Developing PPP Policy Framework for a State in India
The Context for Development of PPP Framework
The creation of new State after the bifurcation of the
erstwhile State of united Andhra Pradesh in to Telangana and Andhra Pradesh
(AP), the leadership of new truncated State of Andhra Pradesh sensed a huge
opportunity in infrastructure development, including development of a new
capital city. The statutory provision that created the two states did provide
for the federal Government of India to provide for new infrastructure
development in the State but the need for financial resources is so high and
the federal government is itself struggling with fiscal deficits that the leadership
in Government of Andhra Pradesh have given in to the inevitability of public
private partnerships (PPPs).
This is challenging in India given that there is a
widespread perception about failure of PPP as a business model for public
services and infrastructure development. Cases of botched up tender processes,
litigations, re-negotiations, unilateral terminations and delays leading to unbelievable
cost overruns are commonplace. Cases of corruption charges and scams are also
not uncommon. Articles and research reports in journals write frequently about
errors in transaction structuring, competitive bid process management and
further in project monitoring and payments processing that have led to failures
of several big ticket projects. Large scale annuity projects taken up in a few
states have also been seen to expose them to fiscal risks which were not
identified earlier due to poor fiscal accounting and management practices.
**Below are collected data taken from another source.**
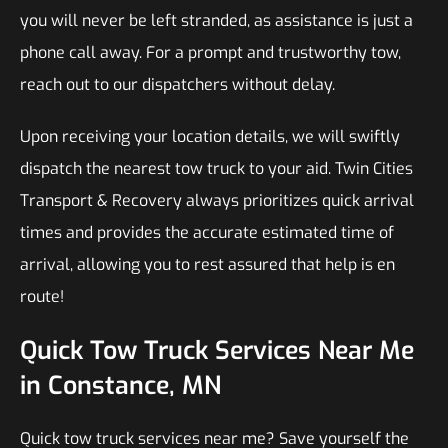
you will never be left stranded, as assistance is just a
phone call away. For a prompt and trustworthy tow,
reach out to our dispatchers without delay.
Upon receiving your location details, we will swiftly
dispatch the nearest tow truck to your aid. Twin Cities
Transport & Recovery always prioritizes quick arrival
times and provides the accurate estimated time of
arrival, allowing you to rest assured that help is en
route!
Quick Tow Truck Services Near Me
in Constance, MN
Quick tow truck services near me? Save yourself the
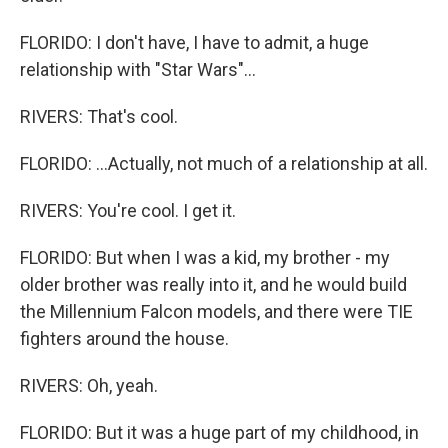
FLORIDO: I don't have, I have to admit, a huge
relationship with "Star Wars"...
RIVERS: That's cool.
FLORIDO: ...Actually, not much of a relationship at all.
RIVERS: You're cool. I get it.
FLORIDO: But when I was a kid, my brother - my
older brother was really into it, and he would build
the Millennium Falcon models, and there were TIE
fighters around the house.
RIVERS: Oh, yeah.
FLORIDO: But it was a huge part of my childhood, in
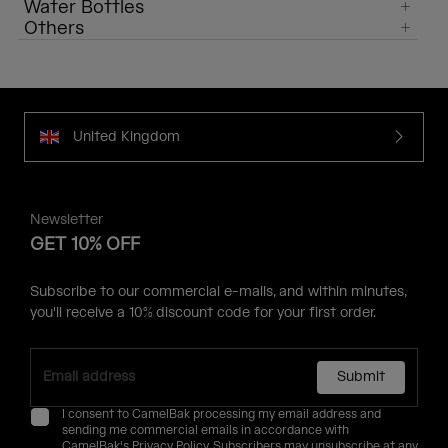
Water Bottles
Others
United Kingdom
Newsletter
GET 10% OFF
Subscribe to our commercial e-mails, and within minutes,
you'll receive a 10% discount code for your first order.
Submit
I consent to CamelBak processing my email address and
sending me commercial emails in accordance with
CamelBak's
Privacy Policy
. Subscribers may unsubscribe at any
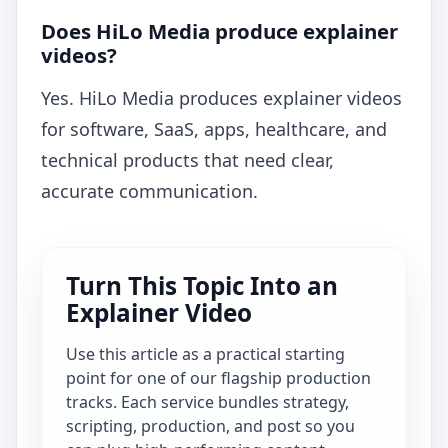
Does HiLo Media produce explainer
videos?
Yes. HiLo Media produces explainer videos
for software, SaaS, apps, healthcare, and
technical products that need clear,
accurate communication.
Turn This Topic Into an
Explainer Video
Use this article as a practical starting
point for one of our flagship production
tracks. Each service bundles strategy,
scripting, production, and post so you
With these contextual setting, and large private sector
enthusiasm in investment and development of infrastructure in Andhra Pradesh,
the leadership of the State constituted a committee of Secretaries headed by Special
Chief Secretary to Government of Andhra Pradesh, with Principal Secretary
Finance being Member-Convener and the Principal Secretaries of the departments
of Transport, Roads & Buildings; Irrigation; Infrastructure &
Investment; and Panchayati Raj & Rural Water Supply (PR & RWS) as
members. The committee appointed Administrative Staff College of India as consultant to
advise the Committee on the development of framework for PPP policy and guidelines
for the departments of the government to follow. I was the project leader of
the consulting team working on the assignment.
The state of Andhra Pradesh prior to bifurcation had a state
legislation called the Andhra Pradesh Infrastructure Development Enabling Act,
2001, which the new state has inherited. Upon review of this legislation, it
was observed that it was merely statement of intent and comprised largely of
definitions, which were meant to be refined by implementing rules and
regulations to be formulated and promulgated by executive orders, but were not
done. The first question therefore was whether to re-write a new law that the
State Legislative Assembly could enact or to focus on policies, rules, regulations
or guidelines that may not need legislative approval. The Committee had to go
back to the Chief Minister of the State to seek the response. In view of
political manoeuvring and time required for a new piece of legislation, the
Chief Minister advised a policy framework and detailed guideline that could be
developed within the constraints of existing law.
The work began with the assessment of need for a policy
framework. The following table
presents some of the key areas that have led to the perception of failure of
PPPs:
Department
of Economic Affairs, Ministry of Finance, Government of India developed a draft
PPP Policy in 2011, and also published draft PPP Rules in 2012. The Planning
Commission, Government of India has come out with the following documents:
–
Compendium
of PPP related guidelines
–
Model
RFQ document
–
Model
RFP document
–
Model
Concession Agreements (sector-wise)
–
Project
Appraisal Mechanism
–
Project
Monitoring Mechanism
Government of Andhra Pradesh had
come out with A P Infrastructure Development Enabling Act, 2001 (APIDEA). Several States also have formulated their PPP
Policies / PPP Acts / PPP Guidelines and have legislated statutory provisions
for PPP projects – Gujarat, Karnataka, Odisha, Punjab, Bihar, Goa, Assam and
Madhya Pradesh.
Among the States Andhra Pradesh was the first
to legislate an Act titled, “Andhra Pradesh Infrastructure Development Enabling
Act, 2001” for enabling infrastructure
development through PPPs. This was a reform towards the goal of “Swarna Andhra
Pradesh – a State that is economically and socially viable in all respects by
2020”. The Act was legislated to create an enabling investment environment for
infrastructure developers and operators.
It must be stated that while
APIDEA was a pioneering piece of legislation, the follow up rules and
regulations that the Act proposed have not been formulated yet. The Andhra Pradesh Infrastructure
Development Enabling Act, 2001 was passed for the purpose of providing
legislative and regulatory framework for supporting infrastructure development
through private sector participation. It was last amended in 2006. As per
section 79 of the Act, to carry out all or nay of the purposes of this Act, rules
are need to be made.
The Key Features of the PPP Framework
The framework consists of the following key features that
will be expanded in scope, detailed in their application and procedures in the
guidelines and manuals.
- PPP Definition & PPP Policy
- Structure /Models and their applicability
- Scope of PPP - with regard to sectors
- Project development cycle
- Institutional arrangements and approval process
- Procurement process (including role of Swiss challenge)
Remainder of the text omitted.